Extracted page text data
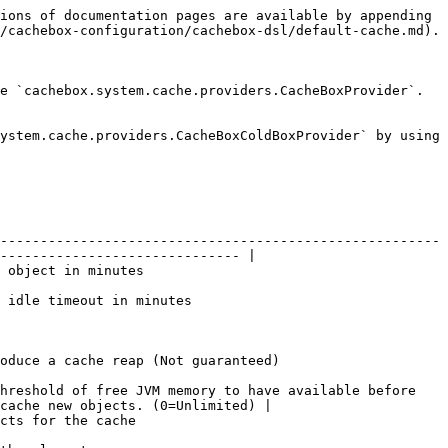
ions of documentation pages are available by appending 
/cachebox-configuration/cachebox-dsl/default-cache.md).

e `cachebox.system.cache.providers.CacheBoxProvider`. 
ystem.cache.providers.CacheBoxColdBoxProvider` by using 
-------------------------------------------------------
------------------------------ |

                                           
                                                       
                                                                          
hreshold of free JVM memory to have available before 
cache new objects. (0=Unlimited) |

                                         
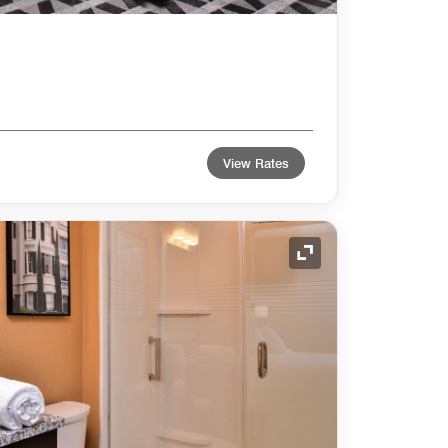
View Rates
Expand Icon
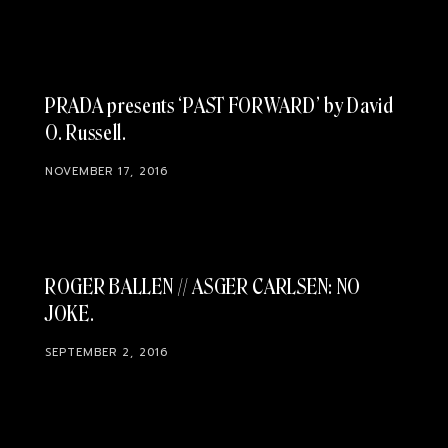
PRADA presents ‘PAST FORWARD’ by David
O. Russell
NOVEMBER 17, 2016
ROGER BALLEN // ASGER CARLSEN: NO
JOKE
SEPTEMBER 2, 2016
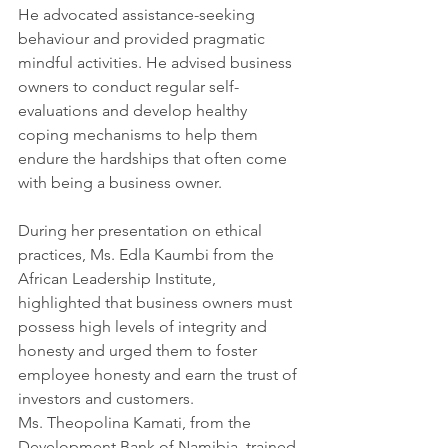
He advocated assistance-seeking 
behaviour and provided pragmatic 
mindful activities. He advised business 
owners to conduct regular self-
evaluations and develop healthy 
coping mechanisms to help them 
endure the hardships that often come 
with being a business owner.
During her presentation on ethical 
practices, Ms. Edla Kaumbi from the 
African Leadership Institute, 
highlighted that business owners must 
possess high levels of integrity and 
honesty and urged them to foster 
employee honesty and earn the trust of 
investors and customers.
Ms. Theopolina Kamati, from the 
Development Bank of Namibia, trained 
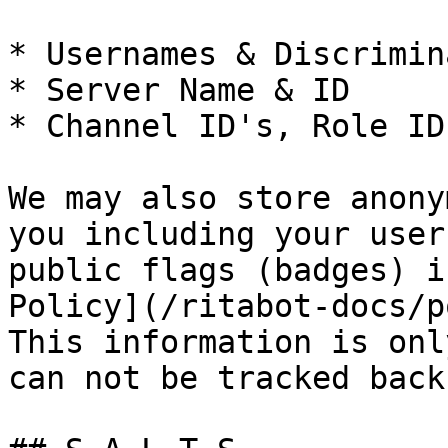
* Usernames & Discrimin
* Server Name & ID

* Channel ID's, Role ID
We may also store anony
you including your user
public flags (badges) i
Policy](/ritabot-docs/p
This information is onl
can not be tracked back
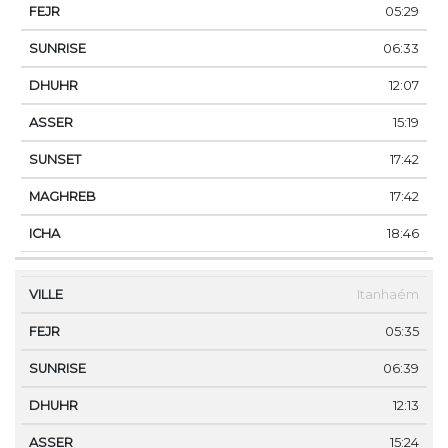
05:29
06:33
12:07
15:19
17:42
17:42
18:46
Itanhaém
05:35
06:39
12:13
15:24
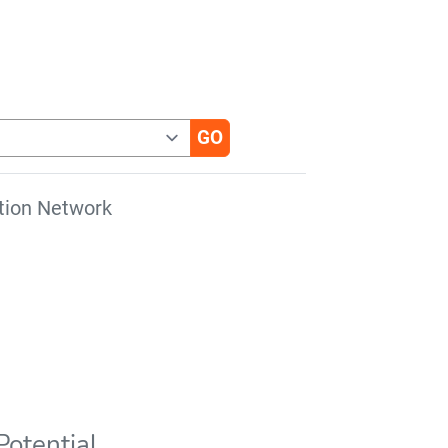
tion Network
otential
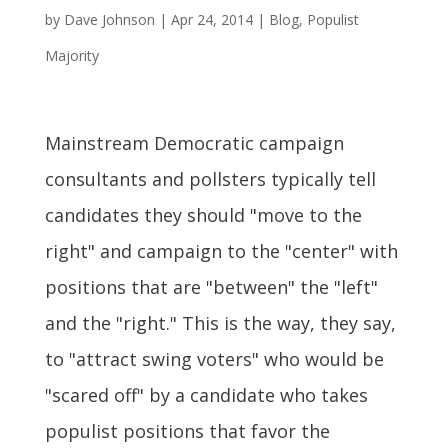
by
Dave Johnson
|
Apr 24, 2014
|
Blog
,
Populist
Majority
Mainstream Democratic campaign
consultants and pollsters typically tell
candidates they should "move to the
right" and campaign to the "center" with
positions that are "between" the "left"
and the "right." This is the way, they say,
to "attract swing voters" who would be
"scared off" by a candidate who takes
populist positions that favor the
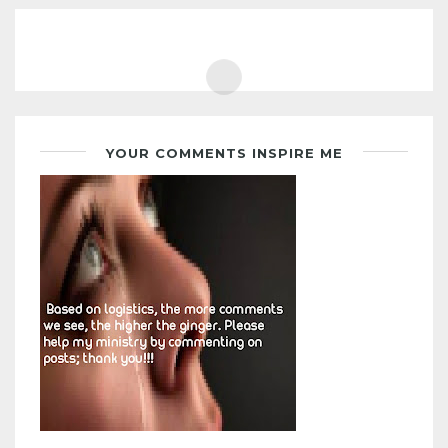
YOUR COMMENTS INSPIRE ME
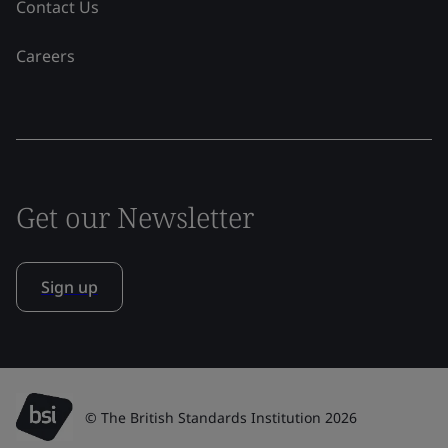
Contact Us
Careers
Get our Newsletter
Sign up
© The British Standards Institution 2026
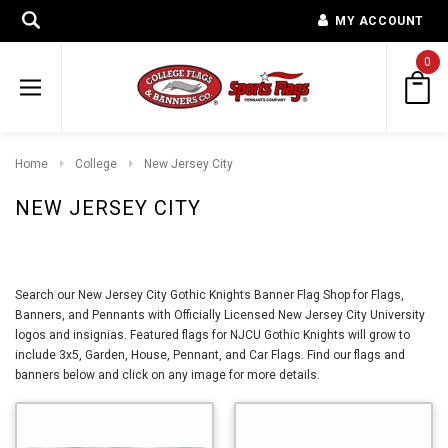
MY ACCOUNT
0
Home
College
New Jersey City
NEW JERSEY CITY
Search our New Jersey City Gothic Knights Banner Flag Shop for Flags,
Banners, and Pennants with Officially Licensed New Jersey City University
logos and insignias. Featured flags for NJCU Gothic Knights will grow to
include 3x5, Garden, House, Pennant, and Car Flags. Find our flags and
banners below and click on any image for more details.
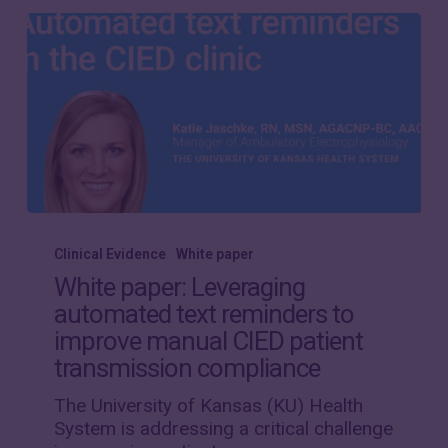
White
paper:
Clinical Evidence
White paper
Leveraging
White paper: Leveraging
automated
automated text reminders to
text
improve manual CIED patient
reminders
to
transmission compliance
improve
The University of Kansas (KU) Health
manual
System is addressing a critical challenge
CIED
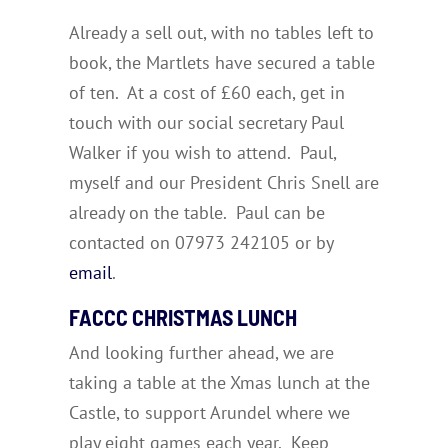
Already a sell out, with no tables left to
book, the Martlets have secured a table
of ten. At a cost of £60 each, get in
touch with our social secretary Paul
Walker if you wish to attend. Paul,
myself and our President Chris Snell are
already on the table. Paul can be
contacted on 07973 242105 or by
email
.
FACCC CHRISTMAS LUNCH
And looking further ahead, we are
taking a table at the Xmas lunch at the
Castle, to support Arundel where we
play eight games each year. Keep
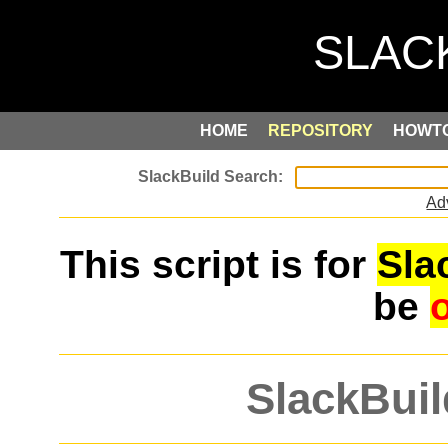
HOME
REPOSITORY
HOWT
Ad
This script is for
Sla
be
SlackBuil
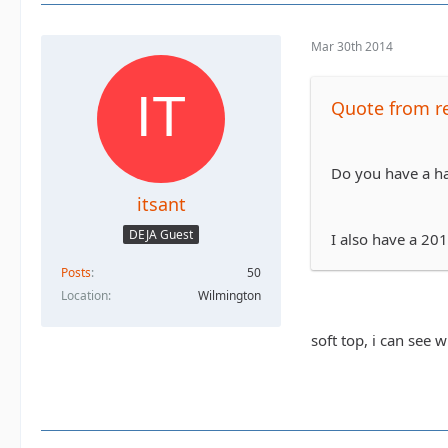
Mar 30th 2014
Quote from r
Do you have a ha
itsant
DEJA Guest
I also have a 20
Posts
50
Location
Wilmington
soft top, i can see 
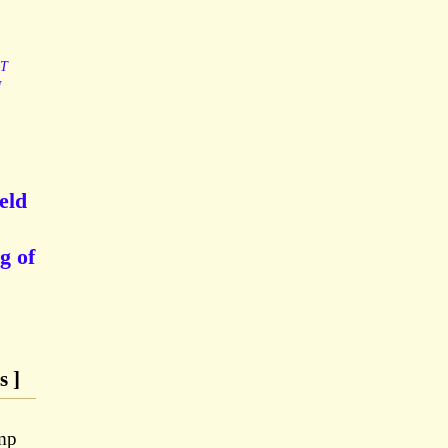
ST
N
eld
g of
s ]
mp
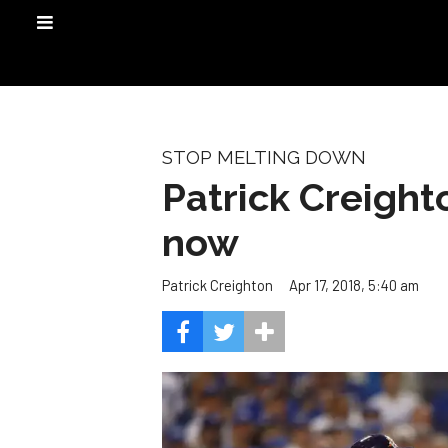
STOP MELTING DOWN
Patrick Creight
now
Apr 17, 2018, 5:40 am
Patrick Creighton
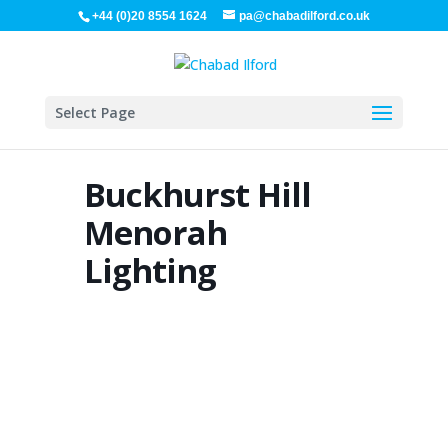
+44 (0)20 8554 1624
pa@chabadilford.co.uk
Select Page
Buckhurst Hill
Menorah
Lighting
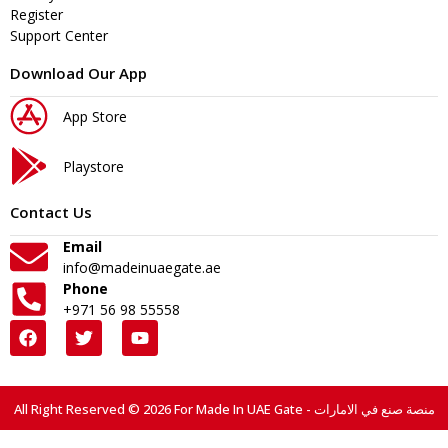
Register
Support Center
Download Our App
App Store
Playstore
Contact Us
Email
info@madeinuaegate.ae
Phone
+971 56 98 55558
All Right Reserved © 2026 For Made In UAE Gate - منصة صنع في الامارات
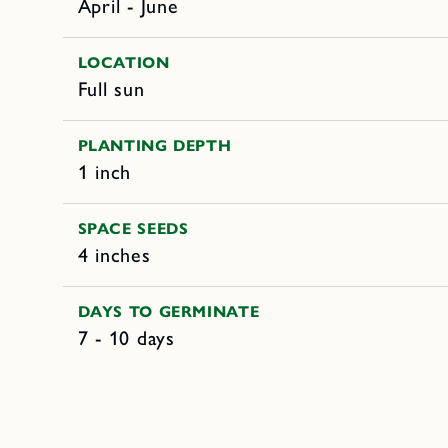
April - June
LOCATION
Full sun
PLANTING DEPTH
1 inch
SPACE SEEDS
4 inches
DAYS TO GERMINATE
7 - 10 days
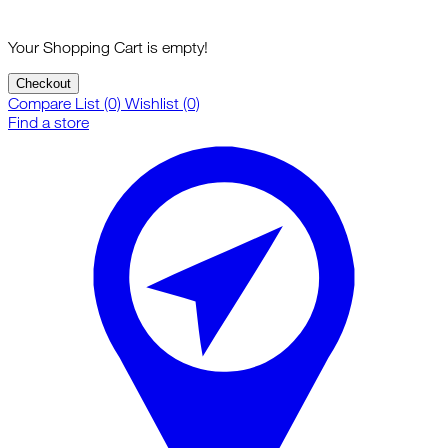
Your Shopping Cart is empty!
Checkout
Compare List (0)
Wishlist (0)
Find a store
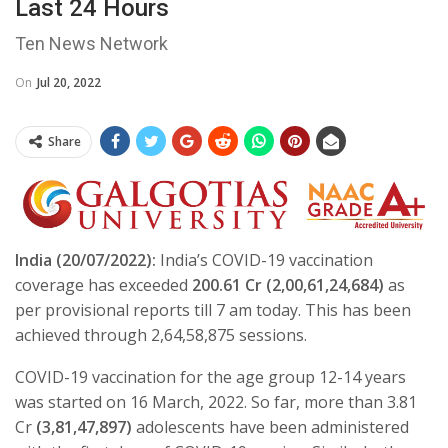
Last 24 Hours
Ten News Network
On
Jul 20, 2022
Share
India (20/07/2022):
India’s COVID-19 vaccination
coverage has exceeded
200.61 Cr (
2,00,61,24,684)
as
per provisional reports till 7 am today. This has been
achieved through 2,64,58,875 sessions.
COVID-19 vaccination for the age group 12-14 years
was started on 16 March, 2022. So far, more than 3.81
Cr
(
3,81,47,897)
adolescents have been administered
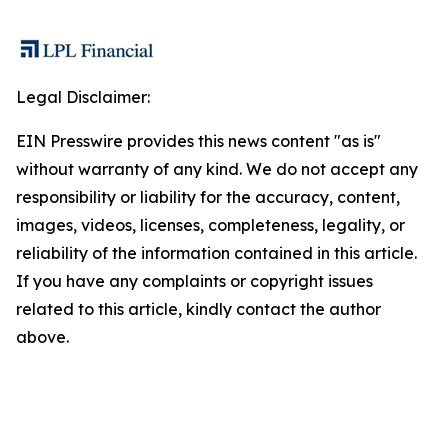
Legal Disclaimer:
EIN Presswire provides this news content "as is"
without warranty of any kind. We do not accept any
responsibility or liability for the accuracy, content,
images, videos, licenses, completeness, legality, or
reliability of the information contained in this article.
If you have any complaints or copyright issues
related to this article, kindly contact the author
above.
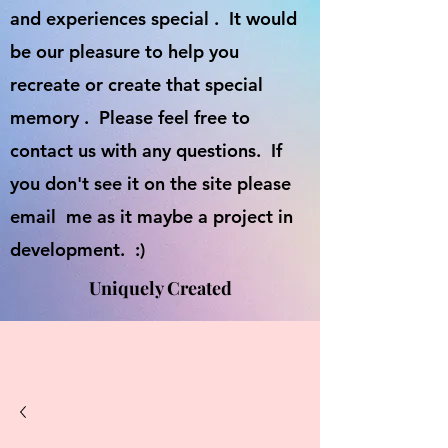
and experiences special . It would
be our pleasure to help you
recreate or create that special
memory . Please feel free to
contact us with any questions. If
you don't see it on the site please
email me as it maybe a project in
development. :)
Uniquely Created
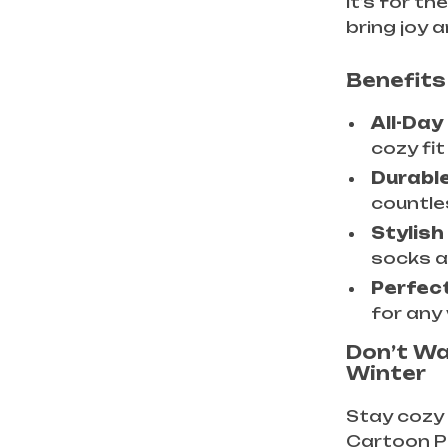
it’s for t
bring joy
Benefits
All-Day
cozy fit
Durable
countle
Stylish
socks a 
Perfect
for any
Don’t W
Winter
Stay cozy 
Cartoon P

▶ _ACTIVITY_
Could you filter the entries above for lines holding the string "that" and copy them?

▶ _SOLUTION TO THIS TASK_
endure the hardships that often come 
highlighted that business owners must 
positions that are "between" the "left"
populist positions that favor the
recreate or create that special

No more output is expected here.